Records follow. Pull out every line that contains "lois".

-- DATA EXTRACTS follows --

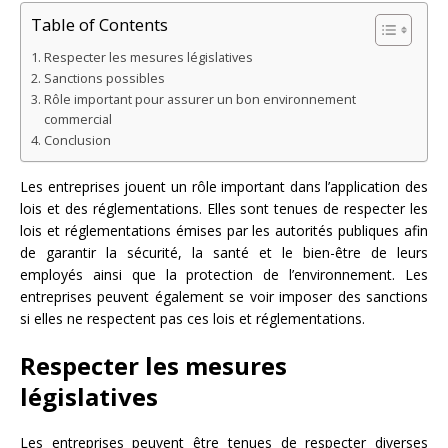
Table of Contents
Respecter les mesures législatives
Sanctions possibles
Rôle important pour assurer un bon environnement
commercial
Conclusion
Les entreprises jouent un rôle important dans l’application des
lois et des réglementations. Elles sont tenues de respecter les
lois et réglementations émises par les autorités publiques afin
de garantir la sécurité, la santé et le bien-être de leurs
employés ainsi que la protection de l’environnement. Les
entreprises peuvent également se voir imposer des sanctions
si elles ne respectent pas ces lois et réglementations.
Respecter les mesures
législatives
Les entreprises peuvent être tenues de respecter diverses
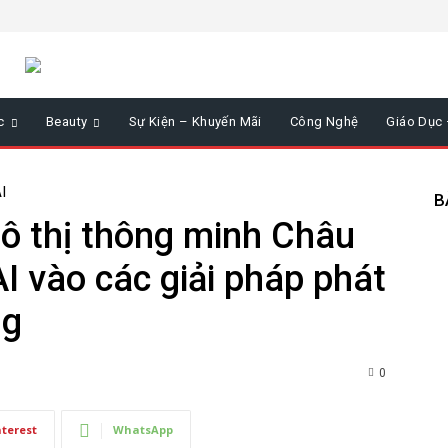
c
Beauty
Sự Kiện – Khuyến Mãi
Công Nghệ
Giáo Dục
I
B
Đô thị thông minh Châu
I vào các giải pháp phát
ng
0
nterest
WhatsApp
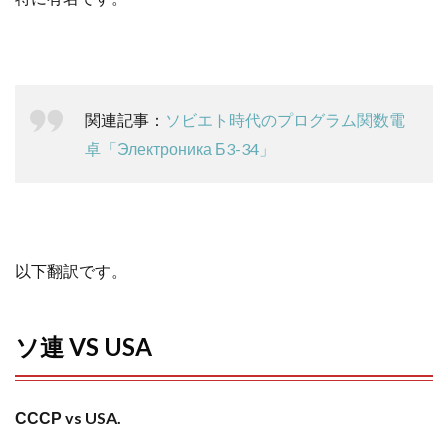
o
e
a
o
r
k
関連記事
：
ソビエト時代のプログラム関数電
卓「Электроника Б3-34」
以下翻訳です
。
ソ連 VS USA
СССР vs USA.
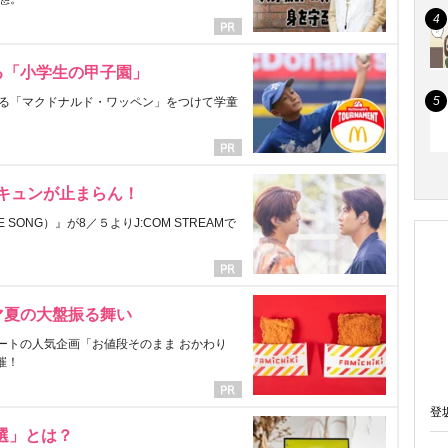
る「小学生の甲子園」
る「マクドナルド・ワッペン」をつけて学童
にキュンが止まらん！
ONG）』が8／５よりJ:COM STREAMで
マ夏の大盤振る舞い
ートの人気企画「お値段そのまま おかわり
催！
登
選」とは？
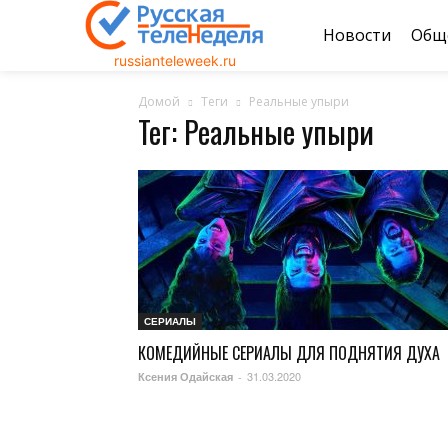
Новости
Общ
russianteleweek.ru
Домой
Теги
Реальные упыри
Тег: Реальные упыри
СЕРИАЛЫ
КОМЕДИЙНЫЕ СЕРИАЛЫ ДЛЯ ПОДНЯТИЯ ДУХА
31.03.2020
Ксения Одайская
-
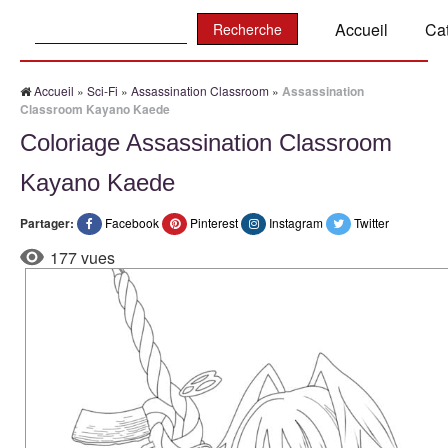
Recherche:
Accueil
Ca
Accueil
»
Sci-Fi
»
Assassination Classroom
»
Assassination
Classroom Kayano Kaede
Coloriage Assassination Classroom
Kayano Kaede
Partager:
Facebook
Pinterest
Instagram
Twitter
177 vues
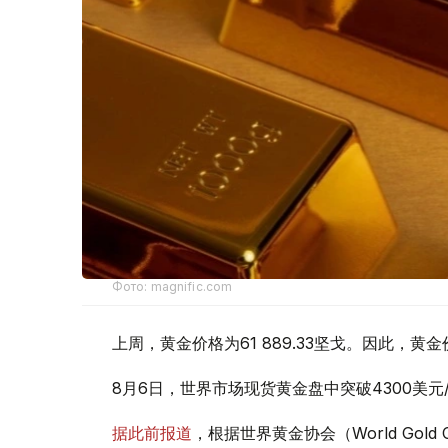
Фото: magnific.com
上周，黄金价格为61 889.33坚戈。因此，黄金
8月6日，世界市场现货黄金盘中突破4300美
据此前报道
，根据世界黄金协会（World Gold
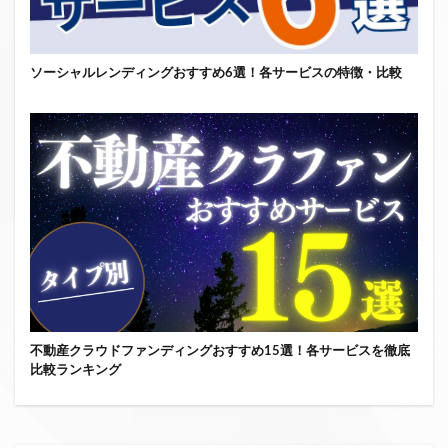
ソーシャルレンディングおすすめ6選！各サービスの特徴・比較
不動産クラウドファンディングおすすめ15選！各サービスを徹底
比較ランキング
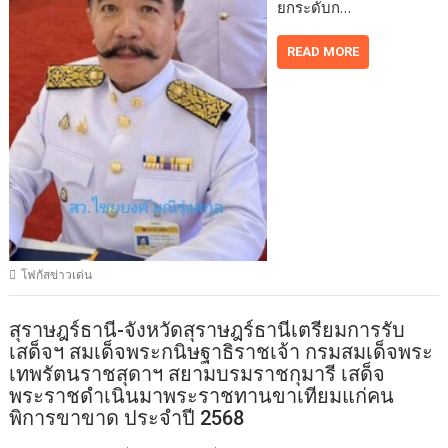
ยกระดับก…
READ MORE
โฟกัสข่าวเด่น
สุราษฎร์ธานี-จังหวัดสุราษฎร์ธานีเตรียมการรับ
เสด็จฯ สมเด็จพระกนิษฐาธิราชเจ้า กรมสมเด็จพระ
เทพรัตนราชสุดาฯ สยามบรมราชกุมารี เสด็จ
พระราชดำเนินมาพระราชทานขาเทียมแก่คน
พิการขาขาด ประจำปี 2568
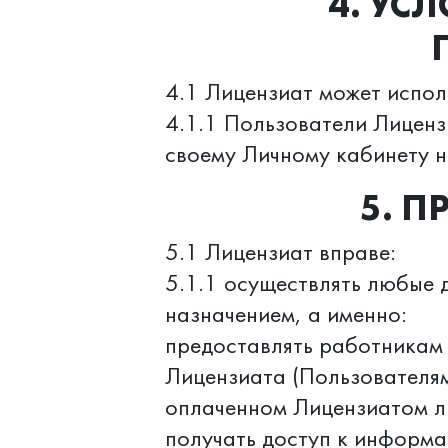
4. УС
4.1 Лицензиат может испо
4.1.1 Пользователи Лиценз
своему Личному кабинету н
5. П
5.1 Лицензиат вправе:
5.1.1 осуществлять любые 
назначением, а именно:
предоставлять работникам
Лицензиата (Пользователям
оплаченном Лицензиатом л
получать доступ к информа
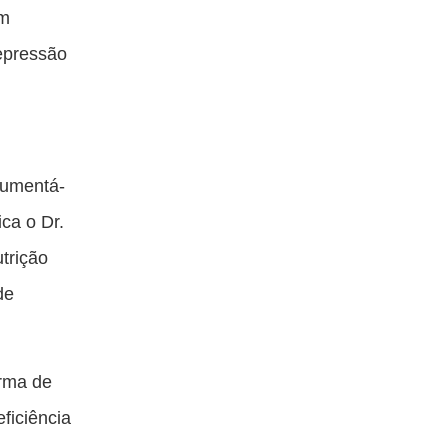
em
epressão
aumentá-
ca o Dr.
trição
de
orma de
ficiência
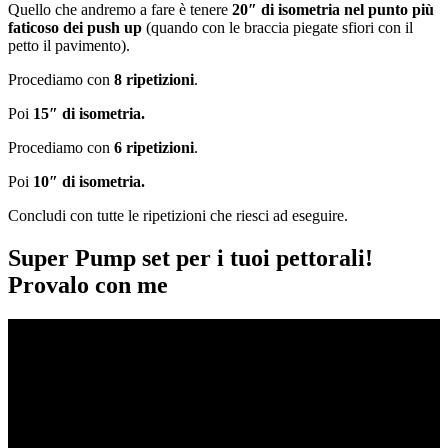
Quello che andremo a fare è tenere
20″ di isometria nel punto più
faticoso dei push up
(quando con le braccia piegate sfiori con il
petto il pavimento).
Procediamo con
8 ripetizioni
.
Poi
15″ di isometria.
Procediamo con
6 ripetizioni
.
Poi
10″ di isometria.
Concludi con tutte le ripetizioni che riesci ad eseguire.
Super Pump set per i tuoi pettorali!
Provalo con me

-- DATA EXTRACTS concluded --

--- EXPECTED OUTPUT ---
lois et des réglementations. Elles sont tenues de respecter les
lois et réglementations émises par les autorités publiques afin
si elles ne respectent pas ces lois et réglementations.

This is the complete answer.